> _Your task_:
State the count of lines in this material that hold the string "استعلام" and add nothing.

BEGIN Data provided

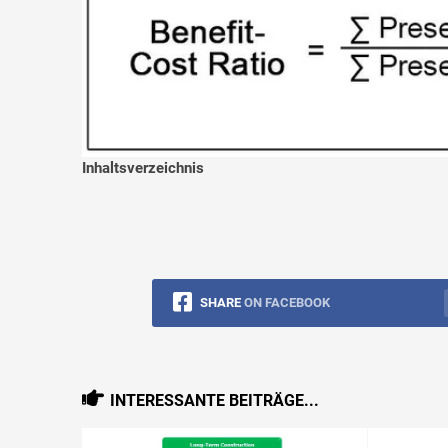
Inhaltsverzeichnis
SHARE
ON FACEBOOK
INTERESSANTE BEITRÄGE...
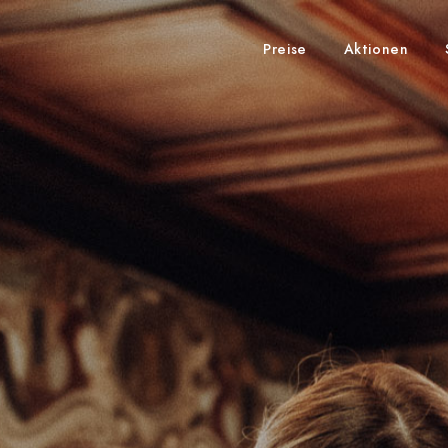
Preise
Aktionen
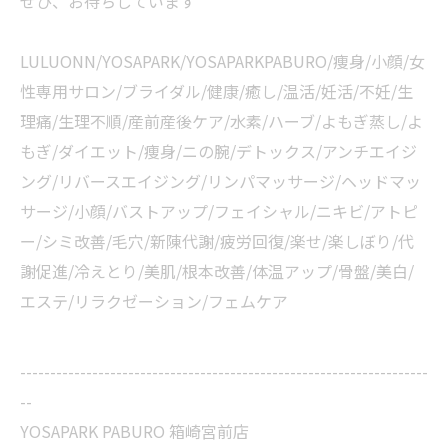
ぜひ、お待ちしています
LULUONN/YOSAPARK/YOSAPARKPABURO/痩身/小顔/女
性専用サロン/ブライダル/健康/癒し/温活/妊活/不妊/生
理痛/生理不順/産前産後ケア/水素/ハーブ/よもぎ蒸し/よ
もぎ/ダイエット/痩身/ニの腕/デトックス/アンチエイジ
ング/リバースエイジング/リンパマッサージ/ヘッドマッ
サージ/小顔/バストアップ/フェイシャル/ニキビ/アトピ
ー/シミ改善/毛穴/新陳代謝/疲労回復/楽せ/楽しぼり/代
謝促進/冷えとり/美肌/根本改善/体温アップ/骨盤/美白/
エステ/リラクゼーション/フェムケア
--------------------------------------------------------------------
--
YOSAPARK PABURO 箱崎宮前店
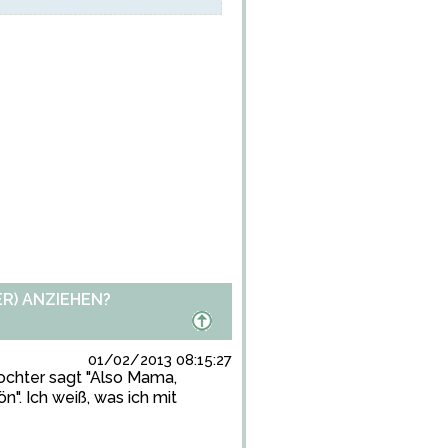
R) ANZIEHEN?
01/02/2013 08:15:27
Tochter sagt "Also Mama,
ön". Ich weiß, was ich mit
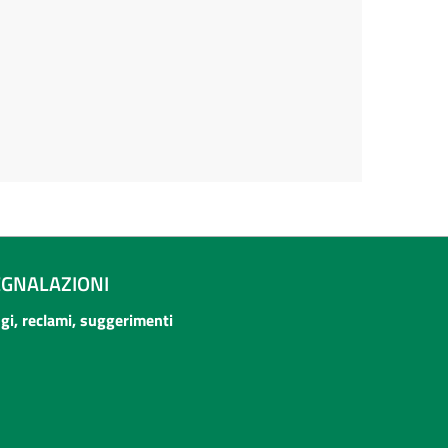
EGNALAZIONI
ogi, reclami, suggerimenti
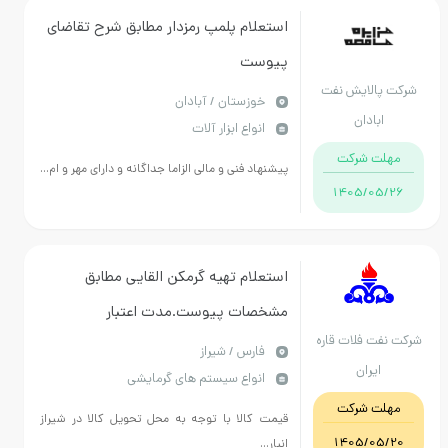
استعلام پلمپ رمزدار مطابق شرح تقاضای
پیوست
الایش نفت
خوزستان / آبادان
ابادان
انواع ابزار آلات
ت شرکت
پیشنهاد فنی و مالی الزاما جداگانه و دارای مهر و ام...
1405/05
استعلام تهیه گرمکن القایی مطابق
مشخصات پیوست.مدت اعتبار
ت فلات قاره
پیشفاکتور رعایت گردد.
فارس / شیراز
ایران
انواع سیستم های گرمایشی
ت شرکت
قیمت کالا با توجه به محل تحویل کالا در شیراز
1405/05
انبار...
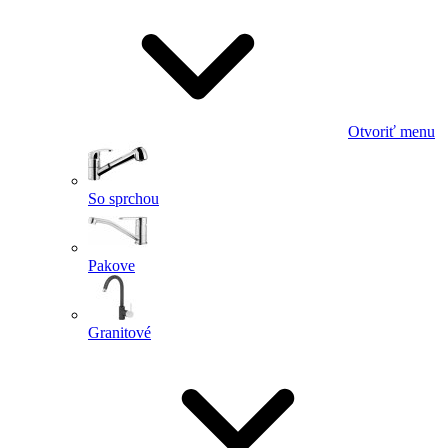
Otvoriť menu
So sprchou
Pakove
Granitové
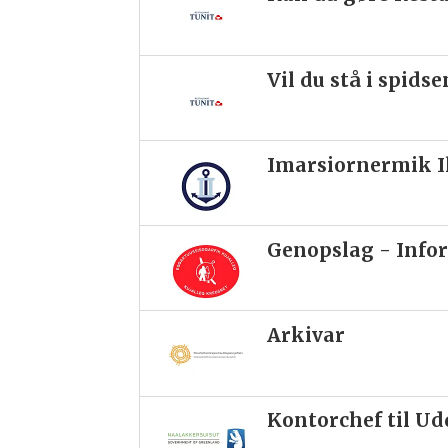
Vil du stå i spids
Imarsiornermik Il
Genopslag - Infor
Arkivar
Kontorchef til U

END Data provided

> _Task answer_:
2